= Antoine de Gaudier =

French Jesuit writer

Antoine de Gaudier (7 January 1572 – 14 April 1622) was a French Jesuit writer on ascetic theology.

==Life==
Gaudier was born at Château-Thierry. About the age of twenty he entered the Society of Jesus at Tournay. Later on he was rector at Liège, professor of Holy Scripture at Pont-à-Mousson, and of moral theology at La Flèche. In these two last-named posts he was also charged with the spiritual direction of his brethren, and showed such an aptitude for this branch of the ministry that he was named master of novices and tertians. He died in Paris.

==Works==
In the discharge of his various functions, he found an opportunity of developing before a domestic audience the principal matter of asceticism, which he elaborated little by little into a complete treatise. The eagerness shown to possess his spiritual writings led him at last to publish them. There then appeared successively in Latin:

- De Sanctissimo Christi Jesu amore opusculum (Pont-à-Mousson, 1619), translated into English by G. Tickell, S.J. (The Love of Our Lord Jesus Christ, Derby, 1864)
- De verâ Christi Jesu imitatione
- De Dei praesentiâ
- Praxis meditandi a B.P. Ignatio traditae explicatio (Paris, 1620)

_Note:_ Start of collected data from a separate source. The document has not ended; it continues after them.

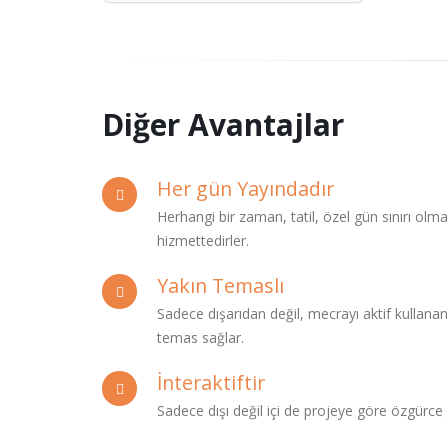
Diğer Avantajlar
Her gün Yayındadır
Herhangi bir zaman, tatil, özel gün sınırı olma
hizmettedirler.
Yakın Temaslı
Sadece dışarıdan değil, mecrayı aktif kullanan
temas sağlar.
İnteraktiftir
Sadece dışı değil içi de projeye göre özgürce gi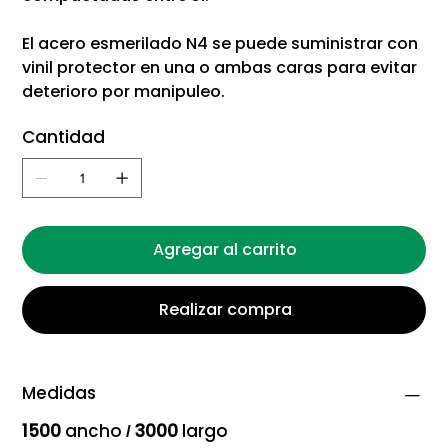
El acero esmerilado N4 se puede suministrar con
vinil protector en una o ambas caras para evitar
deterioro por manipuleo.
Cantidad
Agregar al carrito
Realizar compra
Medidas
1500
ancho
3000
largo
/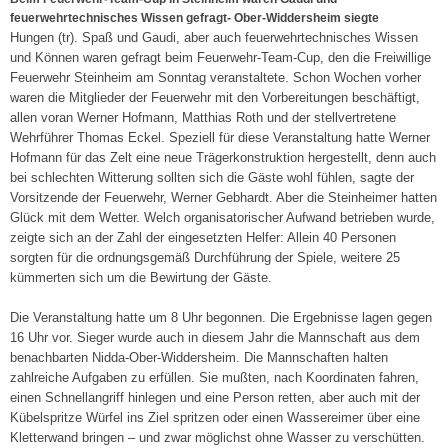
feuerwehrtechnisches Wissen gefragt- Ober-Widdersheim siegte
Hungen (tr). Spaß und Gaudi, aber auch feuerwehrtechnisches Wissen
und Können waren gefragt beim Feuerwehr-Team-Cup, den die Freiwillige
Feuerwehr Steinheim am Sonntag veranstaltete. Schon Wochen vorher
waren die Mitglieder der Feuerwehr mit den Vorbereitungen beschäftigt,
allen voran Werner Hofmann, Matthias Roth und der stellvertretene
Wehrführer Thomas Eckel. Speziell für diese Veranstaltung hatte Werner
Hofmann für das Zelt eine neue Trägerkonstruktion hergestellt, denn auch
bei schlechten Witterung sollten sich die Gäste wohl fühlen, sagte der
Vorsitzende der Feuerwehr, Werner Gebhardt. Aber die Steinheimer hatten
Glück mit dem Wetter. Welch organisatorischer Aufwand betrieben wurde,
zeigte sich an der Zahl der eingesetzten Helfer: Allein 40 Personen
sorgten für die ordnungsgemäß Durchführung der Spiele, weitere 25
kümmerten sich um die Bewirtung der Gäste.
Die Veranstaltung hatte um 8 Uhr begonnen. Die Ergebnisse lagen gegen
16 Uhr vor. Sieger wurde auch in diesem Jahr die Mannschaft aus dem
benachbarten Nidda-Ober-Widdersheim. Die Mannschaften halten
zahlreiche Aufgaben zu erfüllen. Sie mußten, nach Koordinaten fahren,
einen Schnellangriff hinlegen und eine Person retten, aber auch mit der
Kübelspritze Würfel ins Ziel spritzen oder einen Wassereimer über eine
Kletterwand bringen – und zwar möglichst ohne Wasser zu verschütten.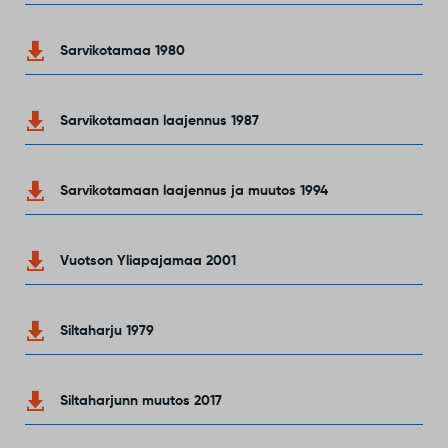
Sarvikotamaa 1980
Sarvikotamaan laajennus 1987
Sarvikotamaan laajennus ja muutos 1994
Vuotson Yliapajamaa 2001
Siltaharju 1979
Siltaharjunn muutos 2017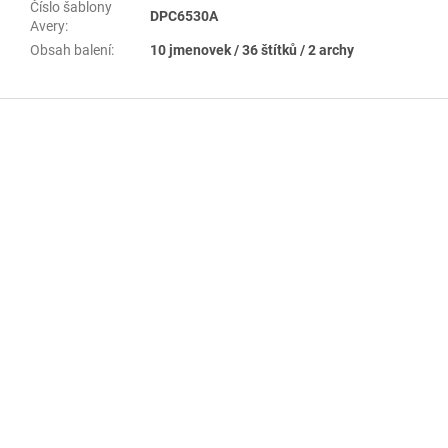
Číslo šablony
DPC6530A
Avery
:
Obsah balení
:
10 jmenovek / 36 štítků / 2 archy
Z
á
p
a
t
í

There are French translations of these four works. After the death of Father Gaudier all his spiritual works, both printed and unedited, were collected in one folio volume under the title De naturâ et statibus perfectionis (Paris, 1643), a better edition in three octavo volumes being later supplied by Father J. Martinow, S.J. (Paris, 1856–8). It contains a thirty days' retreat according to the Spiritual Exercises of St. Ignatius, which has been separately edited several times since 1643.